Right in the middle of that evolution are the 12Us, who are still children playing in a youth league while at the same time turning their focus to the more serious and demanding levels that are to come.

“(The) 9U (level) is more just fun and games,” Farmington’s Trent Beaudoin said. “Now it’s ‘We need to win and see how far we can go.’ ”

It’s clear just watching the games at the tournament that the transition to the next level is beginning to take place. Most of them are 12 years old, yet some don’t look a day over 10, and some look like high school freshmen. Some have the same softer throws from the years before, and some have unlocked a brand-new zip to their throws. Some still take the more tentative swings of a child, and some take the harder, more authoritative cuts of a teenager.

In that way, it makes sense that this is the last year before Babe Ruth and middle school baseball. The game’s about to change, with a move to 90-foot basepaths and 60-foot, 6-inch pitching distances, and the players are stepping up in an effort to meet it.

“We really focus on development at this point,” said John Beaudoin, Trent’s father and the Farmington coach. “We really like to see structure, discipline and making better decisions at this point and working their way to getting to the bigger diamond. We’re definitely working on fundamentals.”

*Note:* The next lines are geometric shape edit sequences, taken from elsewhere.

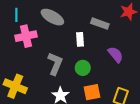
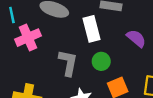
white rectangle: (80, 39) -> (91, 29), size x1.5

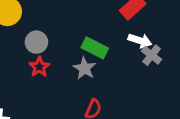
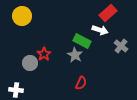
white arrow: (140, 41) -> (100, 30), moved
gray circle: (36, 42) -> (30, 63), moved

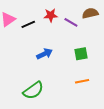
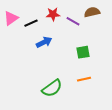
blue arrow: (45, 54) -> (44, 42), moved
green semicircle: (33, 90) -> (52, 88), moved

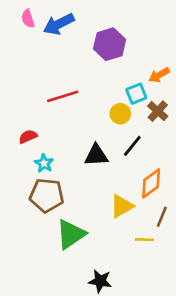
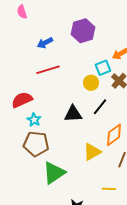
blue arrow: (59, 24) -> (45, 43), moved, size x0.7
red semicircle: (28, 137) -> (22, 100), size x1.5
yellow line: (144, 240) -> (109, 189), moved

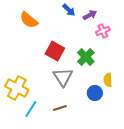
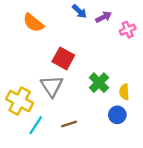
pink cross: (103, 31) -> (128, 30), moved
green cross: (86, 57) -> (99, 83), moved
gray triangle: (63, 77) -> (52, 86), moved
blue circle: (95, 93) -> (117, 115), moved

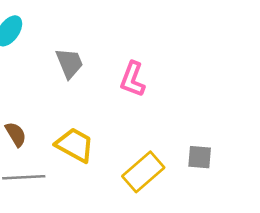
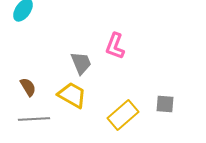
gray trapezoid: (69, 63) -> (81, 63), moved

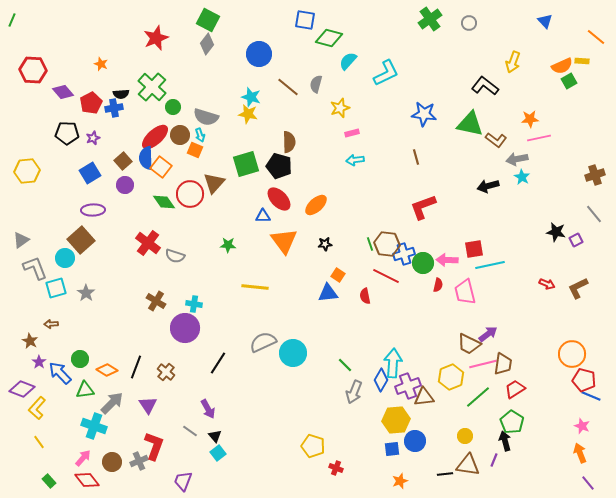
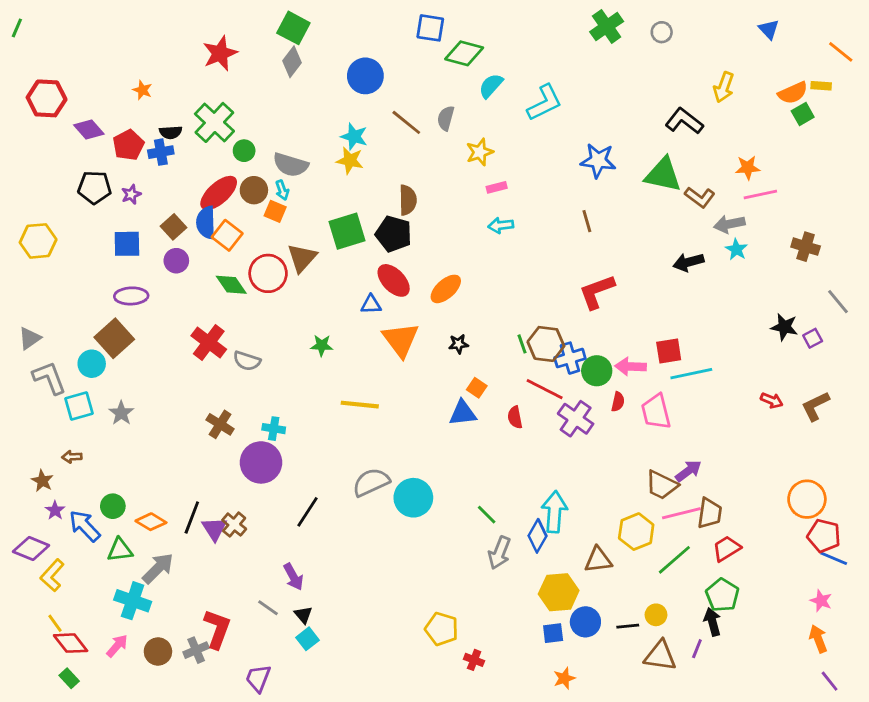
blue square: (90, 173) -> (127, 244), turned 30
brown cross: (595, 175) -> (806, 247), moved, turned 36
purple cross: (408, 386) -> (576, 419), moved, turned -35
purple triangle: (148, 405) -> (214, 529), moved
black line: (445, 474) -> (628, 626), moved
red diamond: (87, 480) -> (71, 643), moved

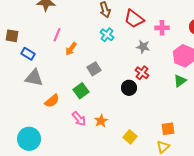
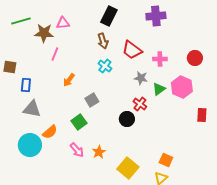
pink line: (57, 35) -> (55, 54), moved
blue rectangle: (28, 54) -> (26, 85), turned 64
green triangle: (180, 81) -> (159, 89), moved
orange square: (168, 129) -> (166, 160), turned 32
yellow square: (130, 137) -> (128, 168), size x1.5
cyan circle: (29, 139) -> (30, 145), moved

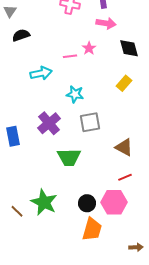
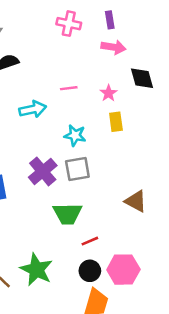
pink star: (89, 48) -> (109, 93), moved
yellow rectangle: (124, 83) -> (116, 122), moved, turned -49
gray square: (90, 122) -> (77, 169), moved
red line: (125, 177) -> (90, 241), moved

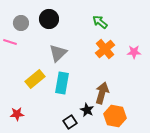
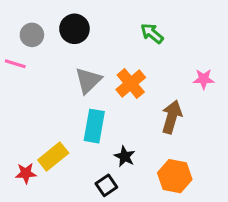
orange cross: (105, 49) -> (131, 84), moved
yellow rectangle: (35, 79) -> (53, 156), moved
brown arrow: (102, 93) -> (172, 117), moved
black star: (87, 110) -> (125, 156), moved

While the coaches stress preparation for a more intense game, they’re teaching players who are starting to take the game more seriously. At the younger levels, baseball is an activity, and the commitment to the sport starts and ends with the evening’s practice or game. But at the 12U level, while some players keep up that approach to the game, others become dedicated to it. Coaches see players on multiple teams, in travel leagues, or going to clinics in the offseason.

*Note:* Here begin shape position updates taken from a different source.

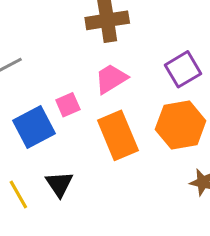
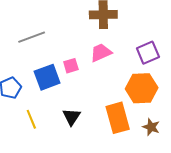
orange rectangle: (118, 135) -> (118, 118), moved
black triangle: (59, 184) -> (72, 117), moved

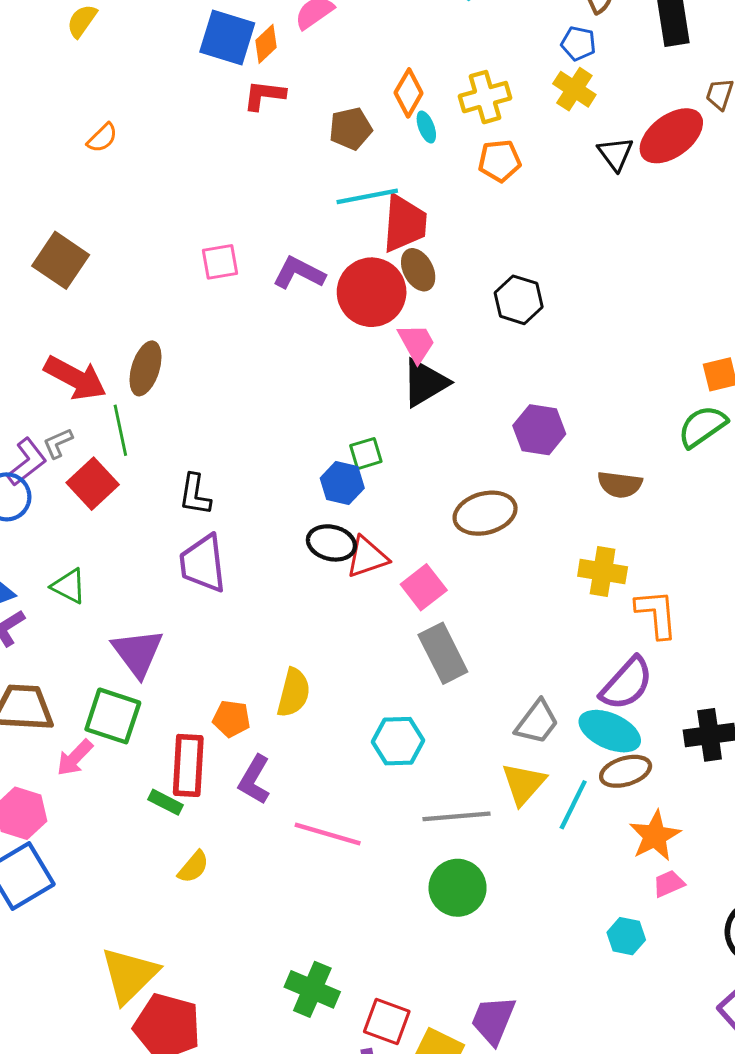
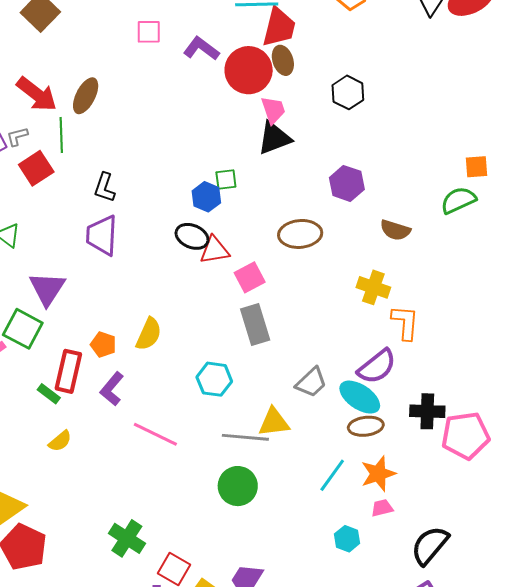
yellow triangle: (524, 784) -> (274, 422), moved, turned 32
cyan line: (573, 805) -> (332, 475), moved

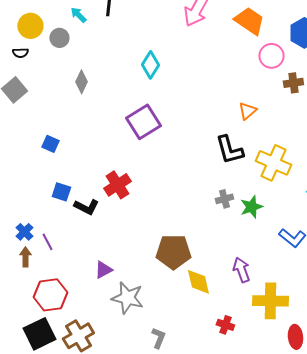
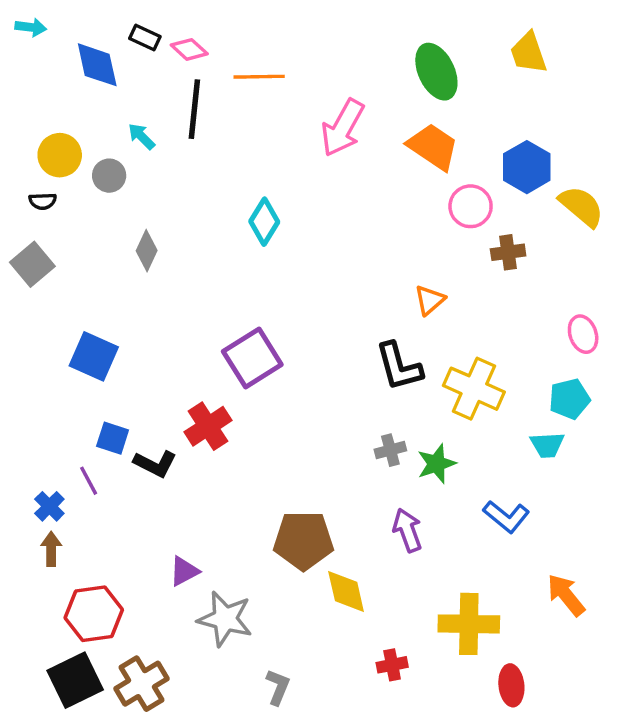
purple square: (143, 122) -> (252, 358), moved
blue square: (50, 144) -> (94, 356), size x1.6
purple line: (47, 242) -> (89, 481), moved
purple arrow: (241, 270) -> (407, 530), moved
red cross: (225, 325) -> (392, 665), turned -30

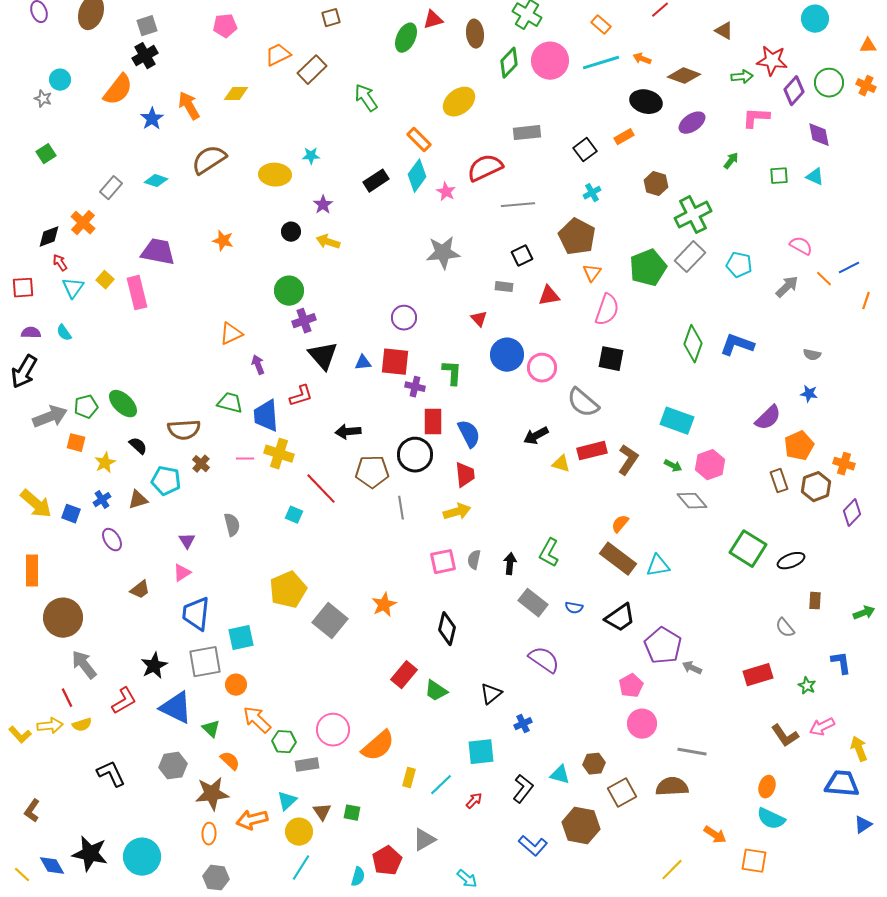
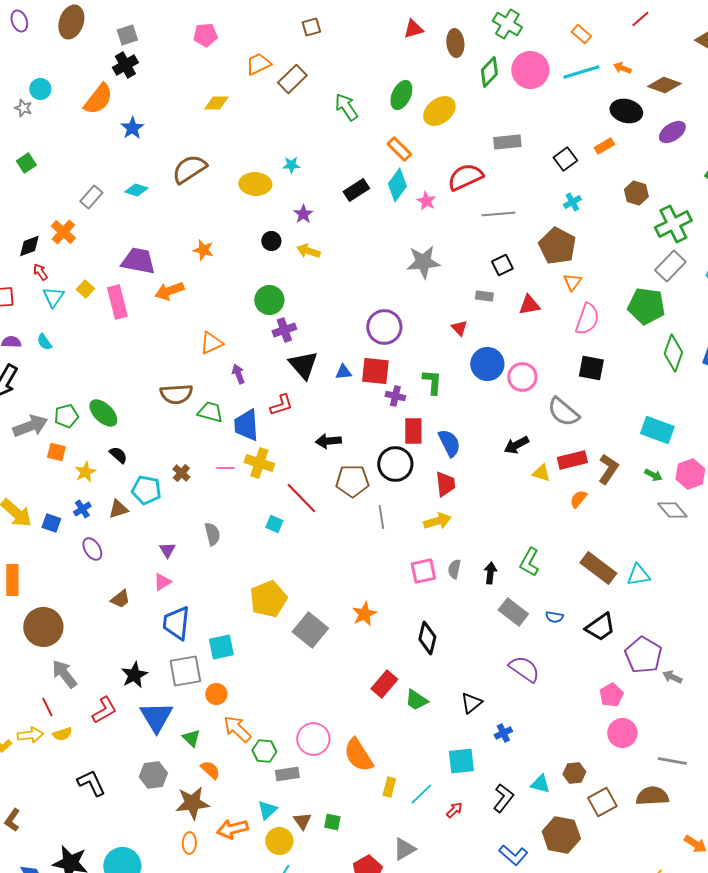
green ellipse: (406, 38) -> (401, 95), moved
orange arrow: (189, 106) -> (169, 291), moved, turned -80
green pentagon: (648, 268) -> (646, 306), moved, turned 30
purple circle: (404, 318) -> (384, 327), size x1.4
brown semicircle: (184, 430) -> (176, 394), moved
orange semicircle: (620, 524) -> (578, 499), moved
blue triangle: (176, 708) -> (156, 717), turned 33
orange semicircle: (378, 746) -> (358, 755), turned 99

“We have a couple of players that have played in middle school also, and they’ve played some travel games on the 90-foot basepaths,” Messalonskee coach Ray Bernier Sr. said. “Parents want their kids to get a little bit more experience in baseball, a little more baseball time, which the kids will follow and enjoy it. … They try to do as much as they can, wherever they can.”

Hamlin, who began playing this year for the Central Maine Rebels, said kids at this age are starting to show an active interest in improving at the sport.

There are some kids who are trying to take their game to the next level with the extra practice and the extra games, trying to get better,” he said. “They’re focusing more, they’re taking it way more seriously.”

As players take the sport more seriously, they do the same with the games and the tournaments — particularly with a chance for a state championship on the line.

“You’ve got your normal season games and you’re kind of leading up to playoffs and championships, and that’s when the tension gets high,” Trent Beaudoin said. “When I was younger and we were playing 9U, I was a 7-year-old, and I was really competitive. I really wanted to win, but I never kept a grudge if we lost. I wanted to win, but it wasn’t (as) big a deal as it is now.”

Players put more demands and expectations on themselves, and some have trouble handling it.

“You can definitely see it,” Hamlin said. “They’re nervous up at the plate, they’re trying to crush the ball.”

You get a lot more heart and soul dedicated to here at this level,” coach Beaudoin said. “You see some anxiety. But after the first inning, they play like (it’s) any other ballgame. I think once you get through that first inning and things are set for what they are, kids fall right in and they buy into the format.”